**Exercise instructions**
Leaving out the pictures, return word for word the stretch of entries below from the line holding "dejado muchas dudas, mientras" through the line holding "type d’engagement. Repo".

**Material shown**
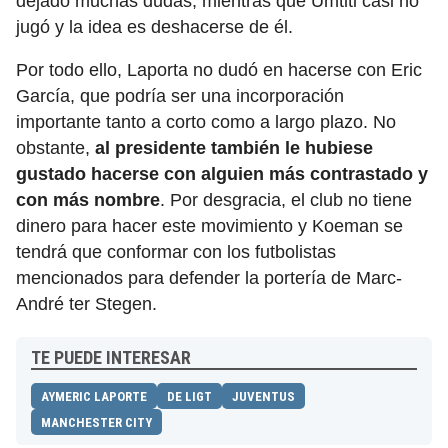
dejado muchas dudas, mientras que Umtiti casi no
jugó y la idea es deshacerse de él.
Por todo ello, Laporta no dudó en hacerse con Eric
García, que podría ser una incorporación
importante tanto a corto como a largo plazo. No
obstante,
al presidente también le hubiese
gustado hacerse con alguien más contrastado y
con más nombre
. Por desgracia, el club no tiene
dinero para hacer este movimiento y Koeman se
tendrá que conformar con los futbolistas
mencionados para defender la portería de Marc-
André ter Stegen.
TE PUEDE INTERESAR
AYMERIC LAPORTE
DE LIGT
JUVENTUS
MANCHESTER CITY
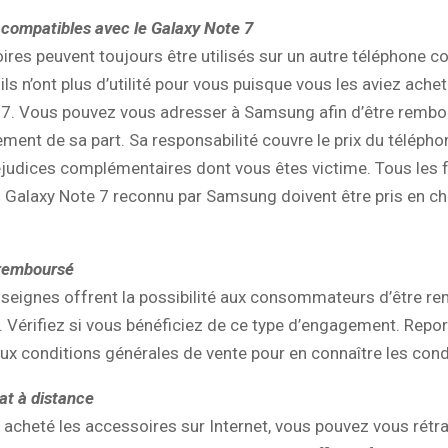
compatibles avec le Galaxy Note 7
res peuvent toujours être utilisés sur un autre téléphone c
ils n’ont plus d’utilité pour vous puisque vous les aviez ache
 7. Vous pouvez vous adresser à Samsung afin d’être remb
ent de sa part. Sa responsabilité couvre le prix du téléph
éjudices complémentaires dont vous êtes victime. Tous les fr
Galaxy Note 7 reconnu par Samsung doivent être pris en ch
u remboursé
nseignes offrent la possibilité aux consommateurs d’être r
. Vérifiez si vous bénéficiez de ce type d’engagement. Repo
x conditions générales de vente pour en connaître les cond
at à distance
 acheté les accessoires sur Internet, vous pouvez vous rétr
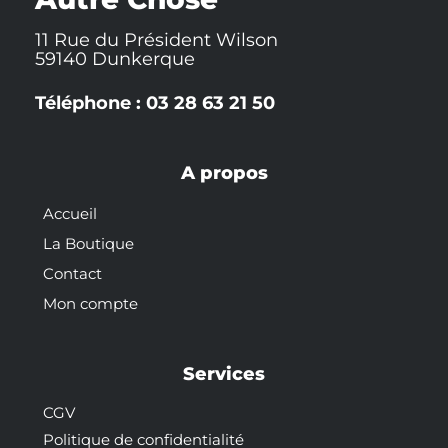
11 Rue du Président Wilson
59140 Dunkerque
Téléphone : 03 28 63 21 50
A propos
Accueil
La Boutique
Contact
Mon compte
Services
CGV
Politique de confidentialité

--

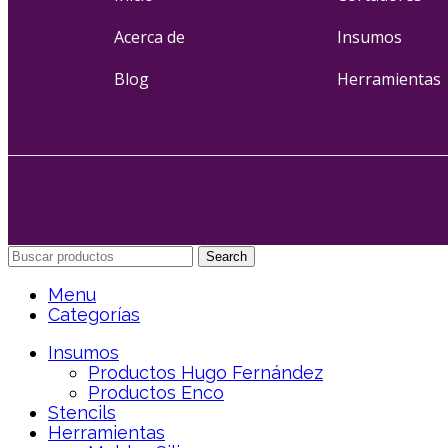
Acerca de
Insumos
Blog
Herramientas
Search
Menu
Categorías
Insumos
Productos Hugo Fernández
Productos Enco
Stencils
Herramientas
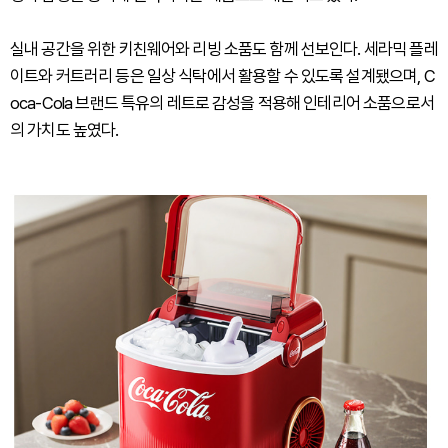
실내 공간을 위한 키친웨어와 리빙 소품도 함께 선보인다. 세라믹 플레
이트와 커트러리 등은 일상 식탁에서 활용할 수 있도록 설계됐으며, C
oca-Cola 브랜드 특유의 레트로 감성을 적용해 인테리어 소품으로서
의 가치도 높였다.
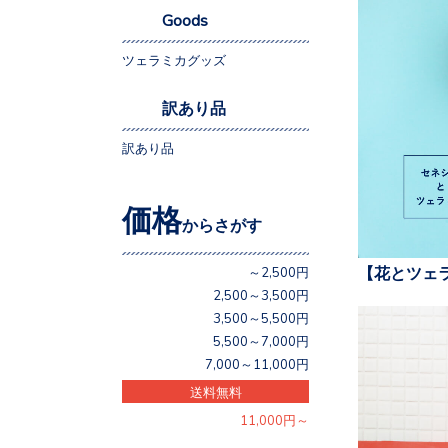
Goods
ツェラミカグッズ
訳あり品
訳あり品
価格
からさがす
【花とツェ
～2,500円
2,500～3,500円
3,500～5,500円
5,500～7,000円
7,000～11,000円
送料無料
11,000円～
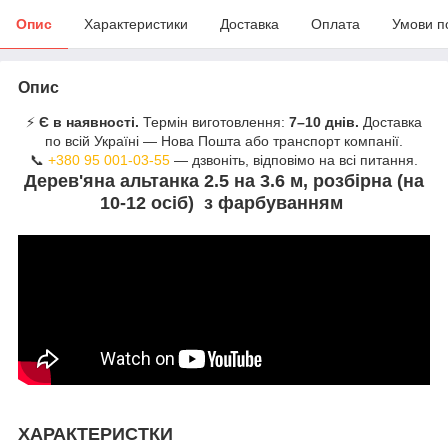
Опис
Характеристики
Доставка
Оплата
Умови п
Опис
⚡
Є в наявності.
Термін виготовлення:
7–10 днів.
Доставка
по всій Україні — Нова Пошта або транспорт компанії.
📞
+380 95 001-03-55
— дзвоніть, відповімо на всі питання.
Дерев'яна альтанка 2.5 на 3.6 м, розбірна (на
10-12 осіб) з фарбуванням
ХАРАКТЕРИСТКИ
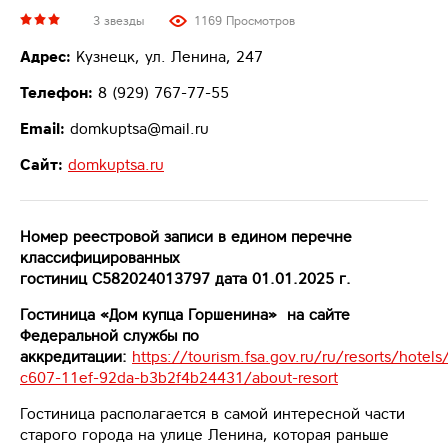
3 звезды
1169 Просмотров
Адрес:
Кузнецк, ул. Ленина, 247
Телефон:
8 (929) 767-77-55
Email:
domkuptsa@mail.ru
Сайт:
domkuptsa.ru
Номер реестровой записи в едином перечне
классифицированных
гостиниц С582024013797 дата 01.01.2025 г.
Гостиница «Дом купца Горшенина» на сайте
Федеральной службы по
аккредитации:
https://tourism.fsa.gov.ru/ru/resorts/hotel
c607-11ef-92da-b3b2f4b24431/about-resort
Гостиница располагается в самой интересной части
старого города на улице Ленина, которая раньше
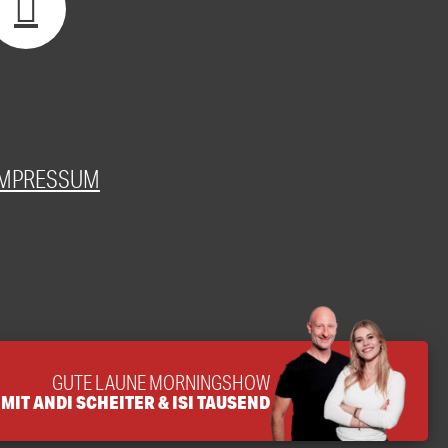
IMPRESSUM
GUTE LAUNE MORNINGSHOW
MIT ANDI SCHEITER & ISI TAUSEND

* * *

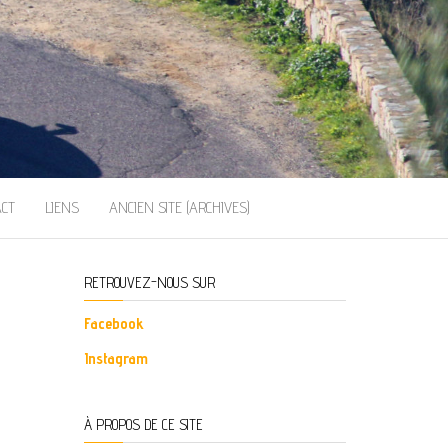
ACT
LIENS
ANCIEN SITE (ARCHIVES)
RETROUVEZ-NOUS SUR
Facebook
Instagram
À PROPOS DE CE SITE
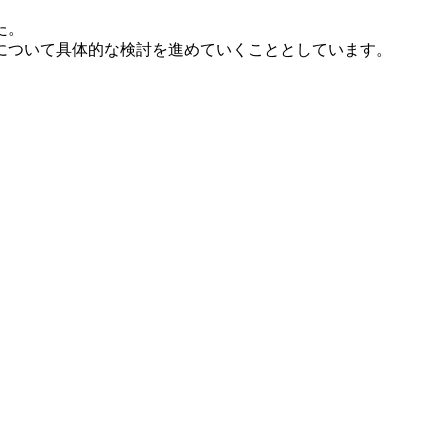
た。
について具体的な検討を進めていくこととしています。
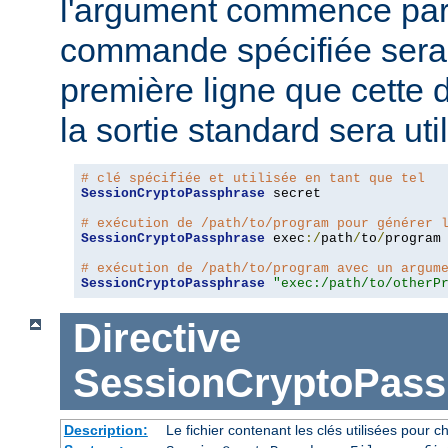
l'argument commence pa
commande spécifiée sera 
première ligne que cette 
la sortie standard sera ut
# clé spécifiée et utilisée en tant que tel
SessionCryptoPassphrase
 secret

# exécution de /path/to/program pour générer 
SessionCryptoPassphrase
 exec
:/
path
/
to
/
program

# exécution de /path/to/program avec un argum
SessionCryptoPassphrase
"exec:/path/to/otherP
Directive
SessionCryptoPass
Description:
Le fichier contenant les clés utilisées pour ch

**Task response**
dejado muchas dudas, mientras que Umtiti casi no
jugó y la idea es deshacerse de él.
Por todo ello, Laporta no dudó en hacerse con Eric
García, que podría ser una incorporación
importante tanto a corto como a largo plazo. No
obstante,
al presidente también le hubiese
gustado hacerse con alguien más contrastado y
con más nombre
. Por desgracia, el club no tiene
dinero para hacer este movimiento y Koeman se
tendrá que conformar con los futbolistas
mencionados para defender la portería de Marc-
André ter Stegen.
TE PUEDE INTERESAR
AYMERIC LAPORTE
DE LIGT
JUVENTUS
MANCHESTER CITY
compatibles avec le Galaxy Note 7
res peuvent toujours être utilisés sur un autre téléphone c
ils n’ont plus d’utilité pour vous puisque vous les aviez ache
 7. Vous pouvez vous adresser à Samsung afin d’être remb
ent de sa part. Sa responsabilité couvre le prix du téléph
éjudices complémentaires dont vous êtes victime. Tous les fr
Galaxy Note 7 reconnu par Samsung doivent être pris en ch
u remboursé
nseignes offrent la possibilité aux consommateurs d’être r
. Vérifiez si vous bénéficiez de ce type d’engagement. Repo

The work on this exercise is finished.